Suriah bertindak lebih cepat dari Prancis. Dua pekan sebelum larangan mengenakan niqab atau burqa di tempat terbuka disahkan, Juli lalu, rejim di Damaskus sudah mengambil tindakan keras. Sebanyak 1.200 guru yang mengenakan Niqab, kain panjang yang dipakai menutup seluruh kepala dan wajah, kecuali bagian mata, dipindahkan ke posisi dimana mereka tidak lagi berhubungan dengan murid. Sebelumnya, Kementrian Pendidikan tak mengijinkan mahasiswi bercadar memasuki ruang kuliah di universitas-universitas Suriah.

Pengacara dan aktivis hak perempuan Da'd Moussa yang tinggal di Damaskus menerangkan, "Di sekolah dasar banyak masalah dengan guru yang kerudungnya juga menutup wajah. Ada kesulitan komunikasi antara guru dan murid. Karena itu Kementrian Pendidikan memtuuskan untuk memisahkan para guru tersebut dari tugas-tugas aktif di sekolah."

Tindakan luar biasa. Karena di Suriah, seperti di banyak negara Arab lainnya, jumlah perempuan berkerudung di tempat-tempat publik melesat jumlahnya dalam tahun-tahun terakhir, walau kebanyakan perempuan Suriah tidak mengenakan burqa atau niqab yang hanya terbuka di bagian mata. Meski begitu, walau punya hubungan dekat dengan Hamas, Hisbollah dan Iran, rejim Bashar Al-Assad sendiri sekuler dan menindas kelompok oposisi, baik berhaluan Islam maupun demokratis.

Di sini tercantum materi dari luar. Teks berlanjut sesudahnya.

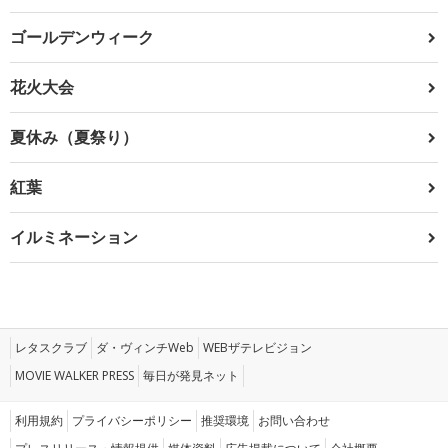
ゴールデンウィーク
花火大会
夏休み（夏祭り）
紅葉
イルミネーション
レタスクラブ
ダ・ヴィンチWeb
WEBザテレビジョン
MOVIE WALKER PRESS
毎日が発見ネット
利用規約
プライバシーポリシー
推奨環境
お問い合わせ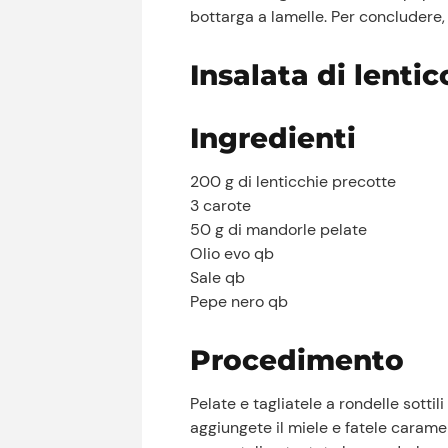
bottarga a lamelle. Per concludere,
Insalata di lentic
Ingredienti
200 g di lenticchie precotte
3 carote
50 g di mandorle pelate
Olio evo qb
Sale qb
Pepe nero qb
Procedimento
Pelate e tagliatele a rondelle sottili
aggiungete il miele e fatele carame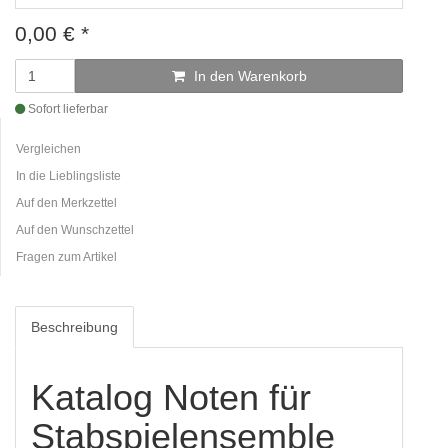
0,00
€
*
In den Warenkorb
Sofort lieferbar
Vergleichen
In die Lieblingsliste
Auf den Merkzettel
Auf den Wunschzettel
Fragen zum Artikel
Beschreibung
Katalog Noten für
Stabspielensemble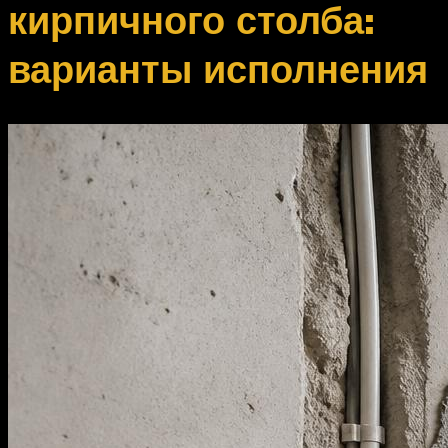
кирпичного столба:
варианты исполнения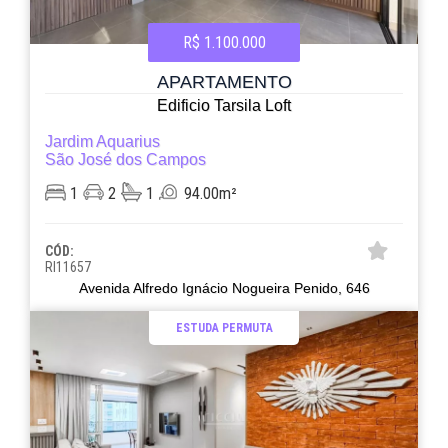
R$ 1.100.000
APARTAMENTO
Edificio Tarsila Loft
Jardim Aquarius
São José dos Campos
1
2
1
94.00m²
CÓD:
RI11657
Avenida Alfredo Ignácio Nogueira Penido, 646
ESTUDA PERMUTA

Apa yang disebut Moussa sebagai 'masalah komunikasi' dinilai pakar lain sebagai tindakan melawan islamisasi secara politik yang terlalu kuat dalam masyarakat. Namun Da'd Moussa tidak melihat hubungan langsung antara larangan di Prancis dengan tindakan pemerintah Suriah. Larangan untuk mengenakan kerudung bercadar di tempat terbuka jelas tidak diharapkan di Suriah.

Merbeda dengan Mesir, dimana masalah kerudung yang menutup seluruh wajah juga dipersoalkan. Abdul al-Muti‘ al-Bayyumi, anggota Dewan Tinggi Keagamaan di Univeristas Al Azhar di Kairo, secara terang-terangan mendukung larangan di Prancis. Dalam wawancara dengan DW al-Bayyumi menerangkan, kerudung dengan cadar penutup wajah tak ada dasarnya dalam Islam. Baik dalam al Quran maupun hadist, tak ada keterangan tentang kewajiban mengenakan kerudung sampai menutup wajah.

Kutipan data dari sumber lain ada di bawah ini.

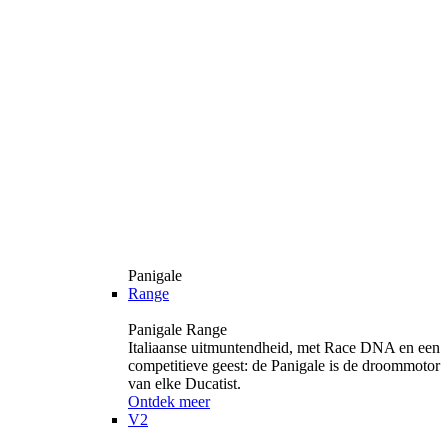
Panigale
Range
Panigale Range
Italiaanse uitmuntendheid, met Race DNA en een
competitieve geest: de Panigale is de droommotor
van elke Ducatist.
Ontdek meer
V2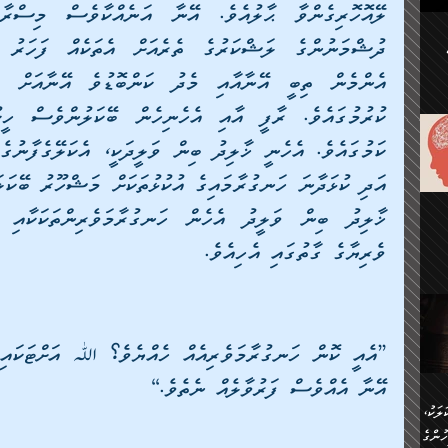
ުކޮށް
ަށް
.
އާއި،
ް
ި،
ް
ން
ުން
ް
ްދިން
ް
ވެރިޔާގެ ގާތުގައި އެހިއެވެ.
ެއް
ޅޭ
ުން
ުގައި
ތުވެ
އި
 މިއީ
ރުމަކީ
ހީކުރާ
އޭނާ އެއްވެސް ފަރުވާލެއް ނެތެވެ.]
ލަކު،
ެވެ.
ުން
ުންގެ
ެ.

"Kerudung yang menutup wajah kadang malah menghadirkan ancaman bagi sekitarnya.Kita tidak tahu apakah pria atau perempuan yang ada dibaliknya, apakah ia menyimpan senjata atau benda berbahaya lain. Karena itu saya mendukung UU di Prancis yang melarang kerudung yang menutup wajah dengan alasan keamanan,“ jelas al-Bayyumi.

Peraturan serupa mungkin saja diberlakukan di Mesir jika menyangkut keamanan, kata al-Bayyumi. Ia menceritakan kasus yang sedang disidangkan dimana pelakunya, seorang pria, mengenakan kerudung bercadar untuk berbuat kejahatan.

Sementara itu, larangan mengenakan kerudung bercadar ditolak tegas oleh Issam al-`Iryan, ketua politbiro Ikhwanul Muslimin di Mesir, "Saya yakin itu melukai perasaan keagamaan secara umum di Mesir. Jika orang melihat kerudung yang menutup wajah sebagai ekpresi opini yang ekstrim, maka ia harus mengubah pendapatnya, bukan melarang dengan UU. Opini ekstrim tidak bisa ditangani dengan UU entah itu di Prancis, Eropa atau Mesir.“

Al-`Iryan menuduh pemerintah Mesir menggunakan perang terhadap teror sebagai kedok untuk membatasi pengaruh Islam. Ikhwanul Muslimin membela penggunaan burqa atau niqab bagi perempuan dengan alasan yang sama dengan para penentang larangan mengenakan burqa atau niqab di Eropa. Bahwa Muslim berhak dihormati, dan tidak boleh diperlakukan sebagai resiko bagi keamanan.